The Forty Foot Drain, also known as Vermuyden's Drain, is an artificial drainage river in Cambridgeshire, which is one of the key elements in draining the Middle Level of the Bedford Level, in the Cambridgeshire part of the Fens. It was instrumental in Sir Cornelius Vermuyden's great drainage scheme of 1649–1653. Located near Chatteris and Ramsey, the river runs 10+1/2 mi, from Wells Bridge, where it joins the old River Nene, to Welches Dam Sluice, where it joins the Counter Wash Drain, which then changes identity, becoming the Old Bedford River. These junctions are at grid references and respectively. When the drain was newly made, its western end was in Huntingdonshire. The waters of the Forty Foot Drain no longer discharge through Welches Dam Sluice. Instead they flow via the Sixteen Foot Drain to Three Holes and thence via the Middle Level Main Drain and the pumping station at Wiggenhall St Germans to the sea. The Sixteen Foot Drain connects to the Forty Foot drain above Horseway Lock.

==Forty Foot Drains in Lincolnshire==
The main land drain in Holland Fen (as distinct from the River Witham, which is designed to carry water past the fens without being part of them) is known as the North Forty Foot Drain. That of the Black Sluice fens is the South Forty-Foot Drain. The latter flows, with some pump assistance, from Bourne North Fen, close to the River Glen, to the Haven at Boston. The North Forty Foot joins the South Forty Foot in the western outskirts of Boston and together their waters enter the Haven through the Black Sluice.

===North Forty Foot Drain===
According to Wheeler:

Also called Lodowick's Drain. A drain in Holland Fen, running parallel with the Witham, and extending from Chapel Hill to the South Forty Foot at Boston. Formerly emptied into the Witham at Lodowick's or Trinity Gowt." "Lodowick' or Lodovick's Gowt. The outfall of the North Forty-Foot Drain, situated on the west side of the old channel of the Witham, about 1/4 mi above Boston Church. It had a waterway of 15 ft. Was also called Trinity Gowt.

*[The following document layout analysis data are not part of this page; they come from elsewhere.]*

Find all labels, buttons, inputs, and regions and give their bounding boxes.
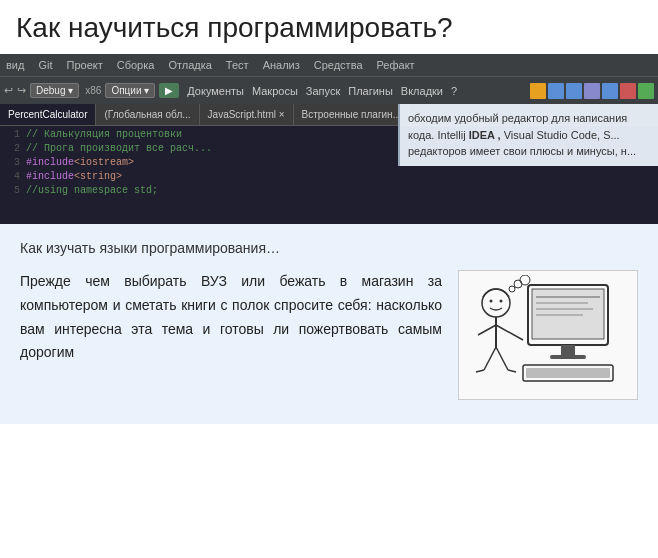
svg-line-17 [496, 347, 508, 370]
svg-point-22 [520, 275, 530, 285]
code-line-5: 5 //using namespace std; [6, 184, 652, 198]
ide-overlay-tooltip: обходим удобный редактор для написания к… [398, 104, 658, 166]
svg-line-16 [484, 347, 496, 370]
tab-plugins[interactable]: Встроенные плагин... [294, 104, 410, 125]
toolbar-icon-7 [638, 83, 654, 99]
svg-line-19 [508, 370, 516, 372]
ide-toolbar: ↩ ↪ Debug ▾ x86 Опции ▾ ▶ Документы Макр… [0, 76, 658, 104]
menu-item-git[interactable]: Git [38, 59, 52, 71]
menu-item-test[interactable]: Тест [226, 59, 249, 71]
svg-point-20 [509, 286, 515, 292]
svg-point-12 [500, 300, 503, 303]
main-content: Прежде чем выбирать ВУЗ или бежать в маг… [20, 270, 638, 400]
svg-line-14 [496, 325, 523, 340]
run-button[interactable]: ▶ [159, 83, 179, 98]
toolbar-help[interactable]: ? [451, 85, 457, 97]
ide-menubar: вид Git Проект Сборка Отладка Тест Анали… [0, 54, 658, 76]
subtitle: Как изучать языки программирования… [20, 240, 638, 256]
debug-select[interactable]: Debug ▾ [30, 83, 79, 98]
toolbar-icon-4 [584, 83, 600, 99]
svg-line-18 [476, 370, 484, 372]
code-line-4: 4 #include <string> [6, 170, 652, 184]
toolbar-icon-5 [602, 83, 618, 99]
svg-rect-9 [526, 368, 610, 378]
tab-js[interactable]: JavaScript.html × [200, 104, 294, 125]
menu-item-refactor[interactable]: Рефакт [377, 59, 415, 71]
menu-item-analysis[interactable]: Анализ [263, 59, 300, 71]
page-title: Как научиться программировать? [0, 0, 658, 54]
menu-item-debug[interactable]: Отладка [168, 59, 211, 71]
svg-point-21 [514, 280, 522, 288]
toolbar-docs[interactable]: Документы [187, 85, 244, 97]
svg-rect-7 [550, 355, 586, 359]
computer-illustration [458, 270, 638, 400]
ide-screenshot: вид Git Проект Сборка Отладка Тест Анали… [0, 54, 658, 224]
svg-line-15 [478, 325, 496, 335]
toolbar-icon-1 [530, 83, 546, 99]
tab-percent-calculator[interactable]: PercentCalculator [0, 104, 96, 125]
undo-icon[interactable]: ↩ [4, 84, 13, 97]
menu-item-vid[interactable]: вид [6, 59, 24, 71]
toolbar-plugins[interactable]: Плагины [348, 85, 393, 97]
menu-item-project[interactable]: Проект [66, 59, 102, 71]
tab-global[interactable]: (Глобальная обл... [96, 104, 199, 125]
menu-item-tools[interactable]: Средства [314, 59, 363, 71]
main-paragraph: Прежде чем выбирать ВУЗ или бежать в маг… [20, 270, 442, 365]
toolbar-tabs[interactable]: Вкладки [401, 85, 443, 97]
toolbar-icon-3 [566, 83, 582, 99]
svg-rect-6 [561, 345, 575, 355]
arch-label: x86 [85, 85, 101, 96]
svg-point-11 [490, 300, 493, 303]
toolbar-macros[interactable]: Макросы [252, 85, 298, 97]
content-area: Как изучать языки программирования… Преж… [0, 224, 658, 424]
toolbar-icon-group [530, 83, 654, 99]
toolbar-icon-6 [620, 83, 636, 99]
computer-svg [468, 275, 628, 395]
toolbar-launch[interactable]: Запуск [306, 85, 340, 97]
options-button[interactable]: Опции ▾ [105, 83, 155, 98]
menu-item-build[interactable]: Сборка [117, 59, 155, 71]
redo-icon[interactable]: ↪ [17, 84, 26, 97]
toolbar-icon-2 [548, 83, 564, 99]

The drain gives its name to the village of North Forty Foot Bank.

===South Forty Foot Drain===

The main drain in the Black Sluice District, extending from Boston Haven to Gutheram Cote (sc. modern Guthram Gowt). This drain was first cut by the Adventurers who drained the Lindsey Level in the middle of the 17th century. It was afterwards opened out and improved under the Black Sluice Drainage and Navigation Act 1765.

The present sluice was erected under the Black Sluice Drainage Act 1846 (9 & 10 Vict. c. ccxcvii) and has three openings of a total waterway of sixty feet.